Once the darling of global investors, ByteDance is joining a growing list of Chinese internet companies searching for solutions to restore market confidence and retain talent. Since 2017, the company has held buyback programs twice per year to eligible current and former employees.

Its short-video platforms, TikTok globally and Douyin at home in China, have disrupted internet businesses and social media worldwide. Every major service, from Alphabet Inc.’s YouTube and Meta Platforms Inc.’s Instagram to Tencent Holdings Ltd.’s WeChat, has since introduced short-video services in the vein of TikTok as a response to ByteDance’s incursions.

The private firm grew into the world’s most valuable startup on the strength of its audience-grabbing video apps, but it has also been squeezed by Beijing’s crackdown on internet companies at home and Washington’s suspicion of its services in the US.

It’s unclear what valuation ByteDance would command currently.
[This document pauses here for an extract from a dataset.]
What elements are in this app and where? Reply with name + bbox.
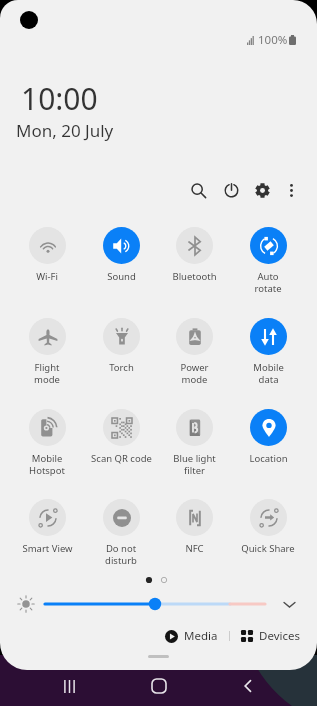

Startup price tags have fallen from their pandemic highs, but in 2022 the Chinese firm offered to buy back shares from investors at a valuation of about $300 billion.

ByteDance has considered taking TikTok public for years, a move that could both reward investors and ease some political pressure as the unit formally splits from its Chinese parent. ByteDance also contemplated a separate initial public offering for Douyin and its China businesses in Hong Kong. But both debuts have been delayed repeatedly by heightened regulatory scrutiny of large tech firms and a volatile market for tech stocks.